I also recommend “Lessons: A Novel” by Ian McEwan, which is an epic tragedy told in beautiful prose. It’s one of those novels that makes you root for the characters even when they are absolutely horrible.
I recommend “Superpower Showdown: How the Battle Between Trump and Xi Threatens a New Cold War” by Bob Davis and Lingling Wei. This page-turner, blow-by-blow of the 2018-2020 trade war rests on deep journalism on both the Chinese and U.S. sides. One big takeaway: while the U.S. team was pushing in a variety of different directions, Chinese negotiators were also trying to figure out what the administration wanted and what China should offer. If you think the trade war is over, think again: virtually all of the tariffs imposed by the two sides remain in place, and virtually all of the issues of real importance to the U.S. — on industrial policy and subsidies in particular — remain unresolved.
I was pleasantly surprised by Czelaw Milosz’s “Native Realm.” It was unexpected to find a poet writing about the histories of nations in his memoir, intertwining anthropology, history and sociology with his own personal experiences. It’s like learning about the history of Lithuania, Poland and Russia through a poet’s lens. While one may marvel at his boundless knowledge and poetic prose, it is worth reflecting on his own words, “To believe you are magnificent. And gradually to discover that you are not magnificent. Enough labor for one human life.”
Vivek Shanbhag’s “Ghachar Ghochar” is a succinct, 128-page novella that explores the complex family relationships in a rapidly modernizing India. The novella’s concise format not only amplifies its impact but also offers an interesting contrast to the more extensive papers typical of social sciences, a length that might even be extended with the aid of tools like ChatGPT.

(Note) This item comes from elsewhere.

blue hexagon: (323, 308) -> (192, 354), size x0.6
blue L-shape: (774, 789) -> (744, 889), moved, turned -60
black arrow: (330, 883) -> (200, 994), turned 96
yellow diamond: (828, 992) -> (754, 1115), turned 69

I’ve been enjoying reading more fiction lately. I’d recommend Richard Russo’s North Bath trilogy, set in a blue-collar town in upstate New York. Start with the first book, “Nobody’s Fool,” but read all three of the books. The latest one, “Somebody’s Fool,” was published in summer 2023. I find Russo’s combination of humor and empathy for the relationships of his characters very comforting.

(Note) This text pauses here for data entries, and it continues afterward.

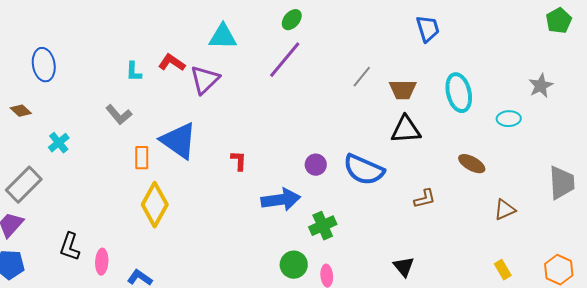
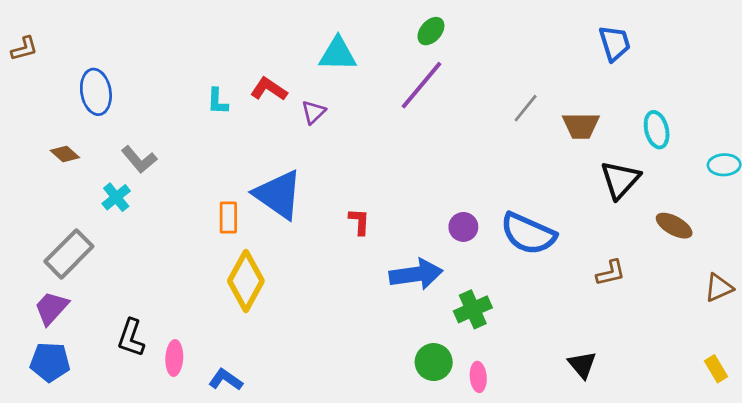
purple triangle: (205, 80) -> (313, 112), size x0.6
cyan ellipse: (459, 93) -> (657, 130), size x0.7
gray L-shape: (119, 115) -> (139, 159), moved
black triangle: (406, 130) -> (620, 180), moved, turned -44

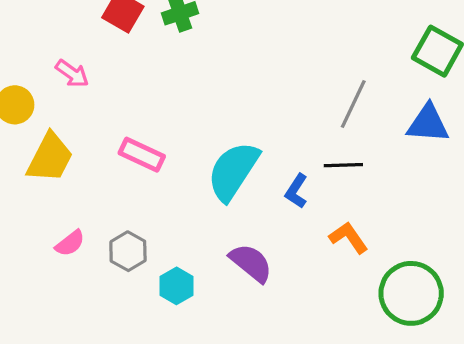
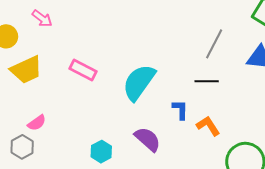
yellow trapezoid: (50, 158) -> (26, 70), turned 36
blue L-shape: (296, 191) -> (180, 110), moved, turned 145
gray hexagon: (128, 251) -> (22, 147), moved

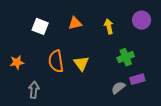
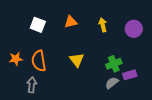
purple circle: (142, 20) -> (134, 29), moved
green cross: (126, 57) -> (114, 64), moved
orange semicircle: (56, 61) -> (39, 61), moved

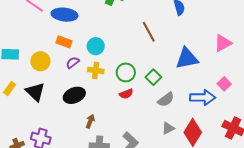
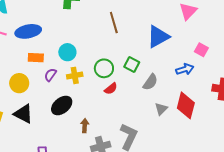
brown line: (149, 32) -> (114, 23), turned 30
blue arrow: (203, 98) -> (185, 69), size x0.7

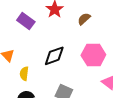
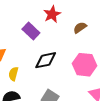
purple rectangle: (26, 21) -> (31, 31), moved

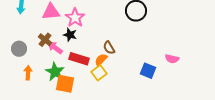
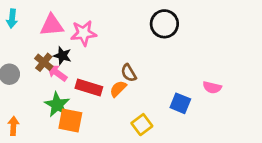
pink star: (75, 18) -> (84, 33), turned 30
black star: (70, 35) -> (62, 56), moved
orange arrow: (28, 73) -> (13, 126), moved
yellow square: (99, 73) -> (142, 125), moved

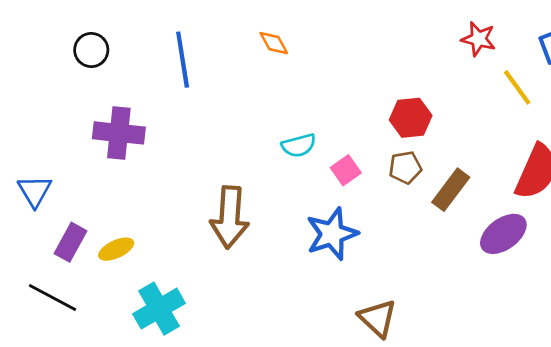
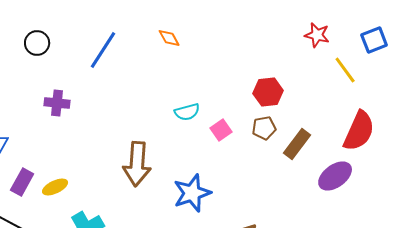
blue line: (183, 60) -> (103, 50), turned 42
purple cross: (119, 133) -> (57, 103), size x0.7
blue star: (332, 234) -> (192, 193), moved

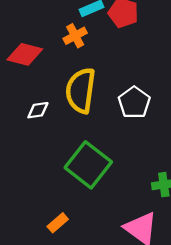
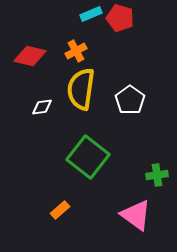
orange cross: (75, 36) -> (76, 51), moved

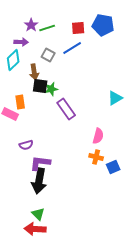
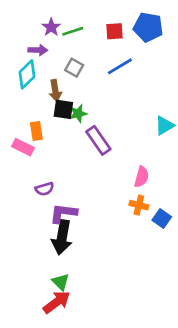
blue line: (72, 48) -> (120, 66), moved
blue square: (113, 167) -> (162, 219), turned -32
red arrow: (35, 229) -> (57, 302), turned 140

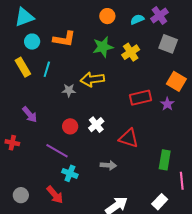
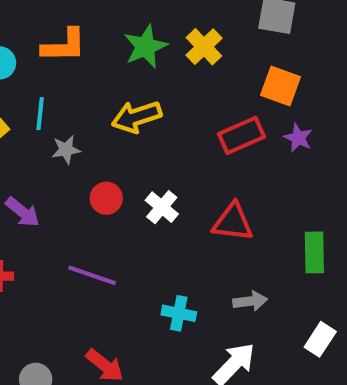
orange square: (176, 81) -> (280, 86), moved
gray star: (69, 90) -> (66, 150), moved
red circle: (70, 126) -> (106, 198), moved
gray arrow: (108, 165) -> (250, 301), moved
cyan cross: (70, 173) -> (179, 313), moved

I recently read two fiction books the GPS community might enjoy. The first is “Fever Dream” by Samanta Schweblin. It is perfect for our short break: it is a story that the reader cannot put down. It explores the difficulties of letting go — as suggested by its title in Spanish, “Distancia de Rescate” — the story of a pair of ghostly neighbors during a warm summer in the countryside.
The second is “Our Share of Night” by Mariana Enriquez. This is a novel that requires more commitment but is very entertaining. Enriquez created a fresh and novel mythology and situated it against a backdrop of Latin American politics and British music.
Both authors are part of a new group of Latin American writers who have recently been translated into English.
I recommend “A City on Mars: Can We Settle Space, Should We Settle Space, and Have We Really Thought This Through?” by Kelly and Zach Weinersmith. Should we settle outer space? For a growing array of futurists and billionaires, the answer is unequivocally yes. Dissenting views are rare; utopian opportunities in moving off Earth to other locales abound. In the smartest book I have read about space in a long time, the Weinersmiths apply a cold, analytical lens to the claims — along with good, humorous writing. Their answer: be wary. Space sucks, as they say — it’s a lot better to focus on lightening our footprint here on Earth than to imagine we can stomp around Mars.